Agora falando a níveis amadores e para quem está pensando em começar a surfar por lazer, como eu, acho que o mais difícil é manter a constância e não desistir de aprender, porque no início pode parecer muito difícil, mas certamente vale muito a pena.
Então o surf não é para pessoas pobres?
Muito pelo contrário, existem muitas histórias que provam que sim. Os principais atletas da elite do Brasil têm origens humildes, como o Gabriel Medina, a Silvana Lima, o Adriano de Souza e o Ítalo Ferreira. Por exemplo, como foi muito falado agora nas Olimpíadas, o Ítalo é filho de pescador e começou a surfar em uma tampa de isopor. Com certeza, o caminho é muito mais difícil e a disputa não é igual para todos, mas existe um caminho possível. A vida de um surfista profissional é muito glamourosa, com muitas viagens e lugares paradisíacos. Olhando de fora, tudo parece perfeito. Porém, nos bastidores, a maioria dos atletas está se revirando, fazendo vaquinhas, pedindo ajuda para todo mundo em busca de apoios para realizar cada viagem. Também tem muito atleta profissional que dá aulas de surfe para conseguir se bancar. Com certeza, é muito admirável ver o esforço que eles fazem para conquistar seus objetivos. Acho que quem pratica esse esporte e esse estilo de vida fica tão apaixonado e vidrado que todo esforço parece muito pequeno perto da possibilidade de realizar o sonho de viver do surfe.

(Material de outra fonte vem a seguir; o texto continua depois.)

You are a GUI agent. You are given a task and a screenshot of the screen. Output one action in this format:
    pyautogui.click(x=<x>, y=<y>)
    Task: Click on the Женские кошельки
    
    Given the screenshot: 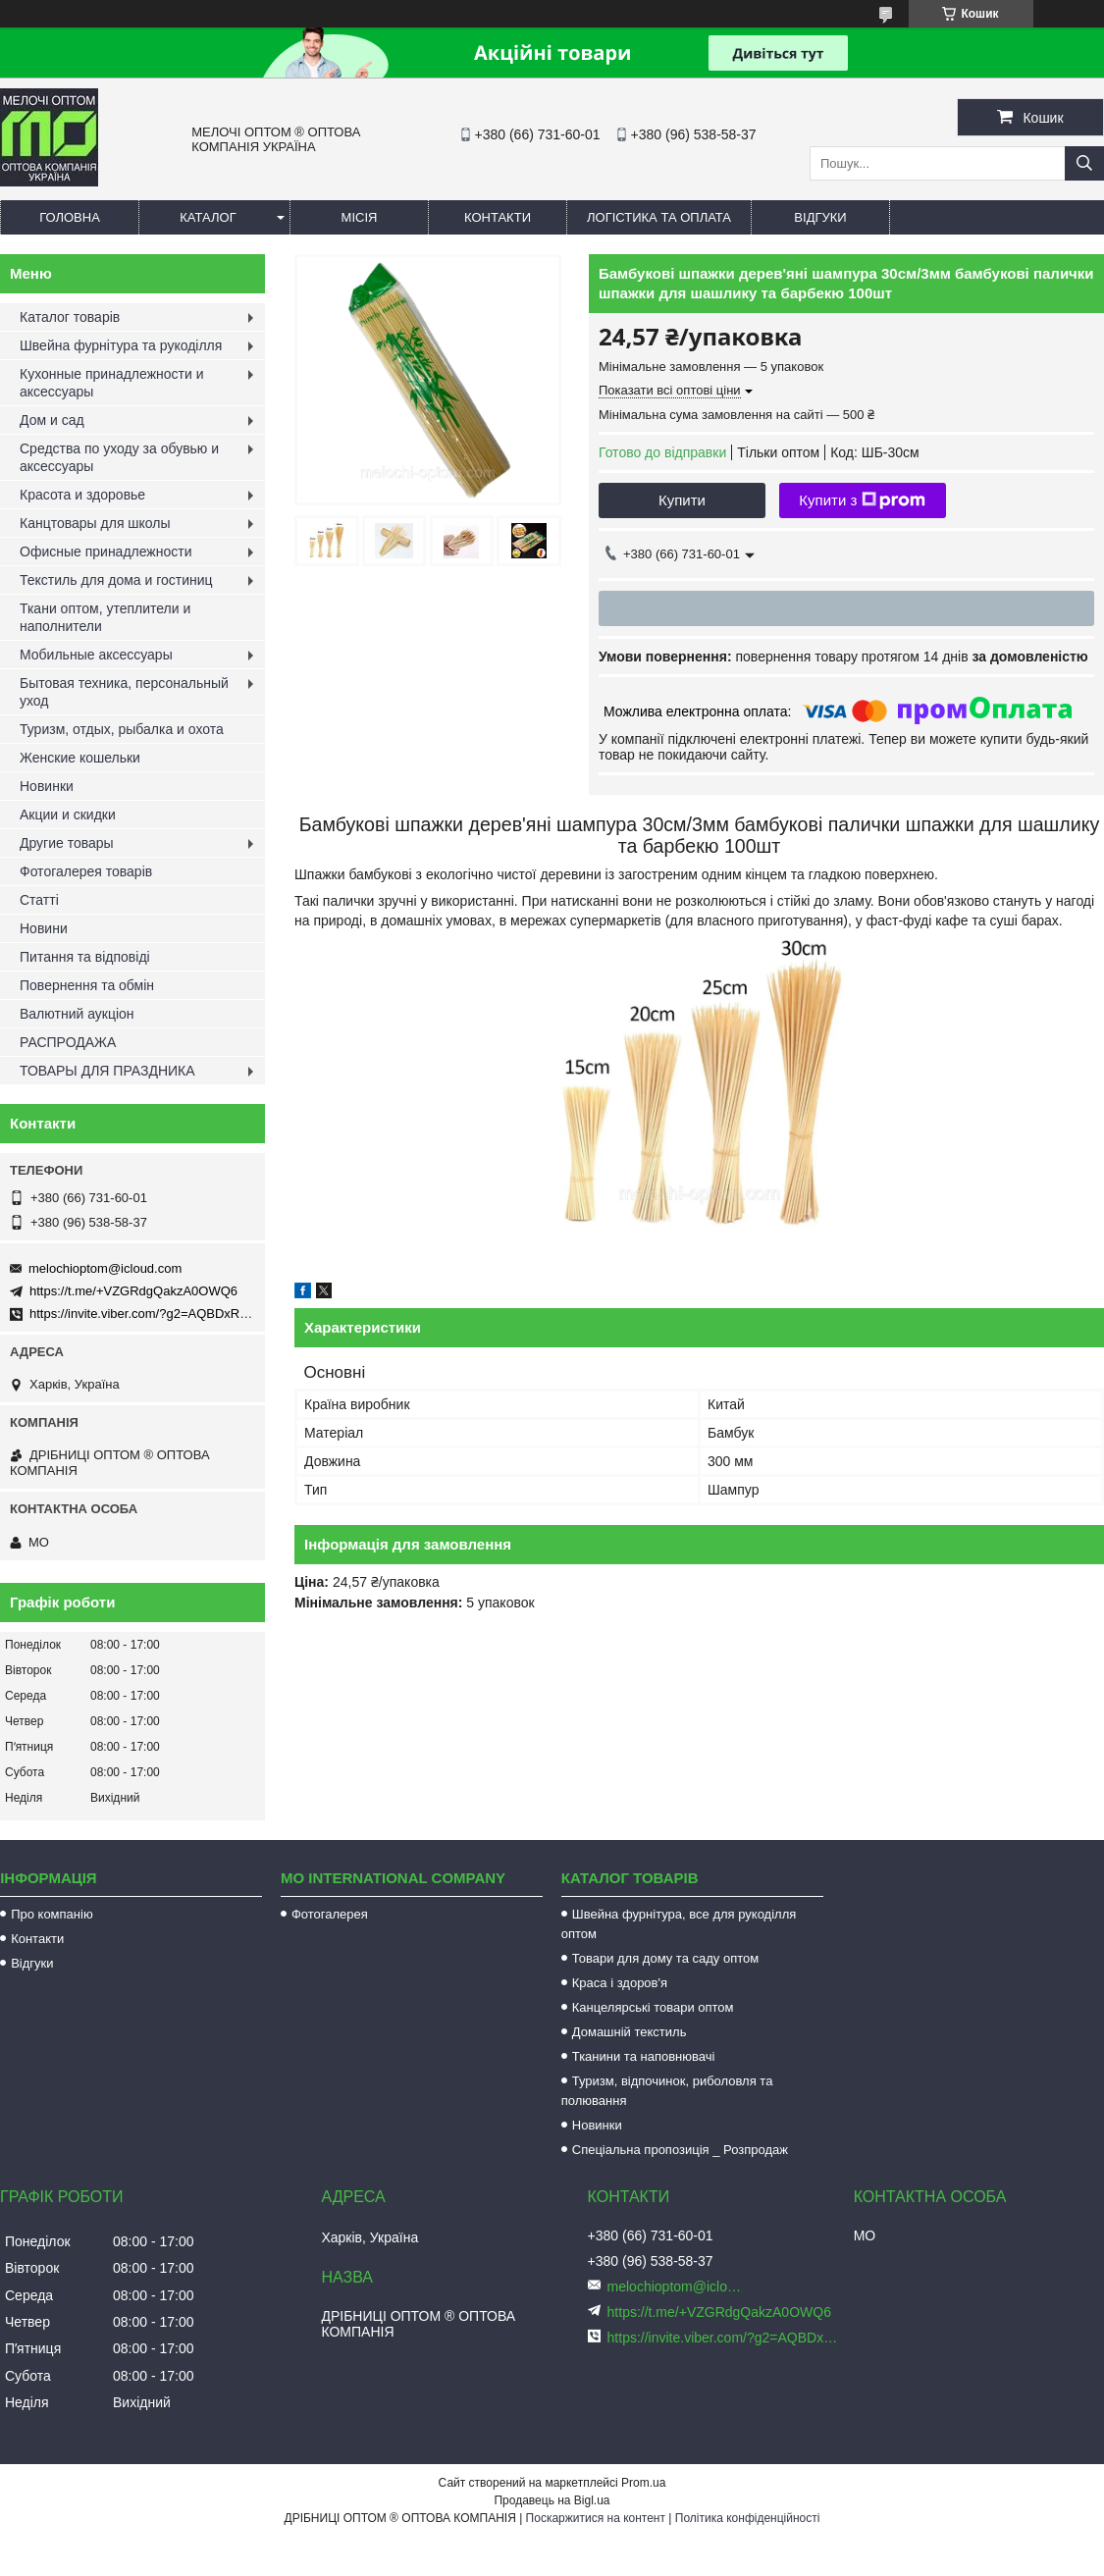 What is the action you would take?
    pyautogui.click(x=80, y=757)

Como você se define? Uma surfista que fotografa ou uma fotógrafa que surfa?
Acho que a minha relação com o surfe começou bem diferente do que a da maioria das pessoas desse meio. Eu me apaixonei por esse estilo de vida primeiro através do audiovisual e só depois passei a vivenciar o surfe. Então, para mim, a filmagem e a fotografia sempre vão estar muito conectadas ao surfe. Acho que não consigo diferenciar uma coisa da outra, sou uma surfista que fotografa e uma fotógrafa que surfa. Sempre tive esse direcionamento para a minha vida profissional, então procurava trabalhos que tivessem alguma relação com isso. Mas a minha jornada foi bem tradicional, durante a faculdade fiz um processo seletivo para estagiar em um canal de tv especializado em surfe e comecei a trabalhar com produção. Depois, isso me abriu muitas portas e fiz muitos contatos dentro desse meio. Depois de formada, comecei a trabalhar como freelancer na área de audiovisual, mas foi só no ano passado, durante a pandemia, quando eu não estava conseguindo muitos trabalhos, que eu comecei a focar na filmagem de surfe e depois não parei mais. É um mercado muito difícil e só agora estou começando a fazer os meus primeiros projetos, mas meu foco e meu objetivo é crescer mais e conseguir me manter nesse meio.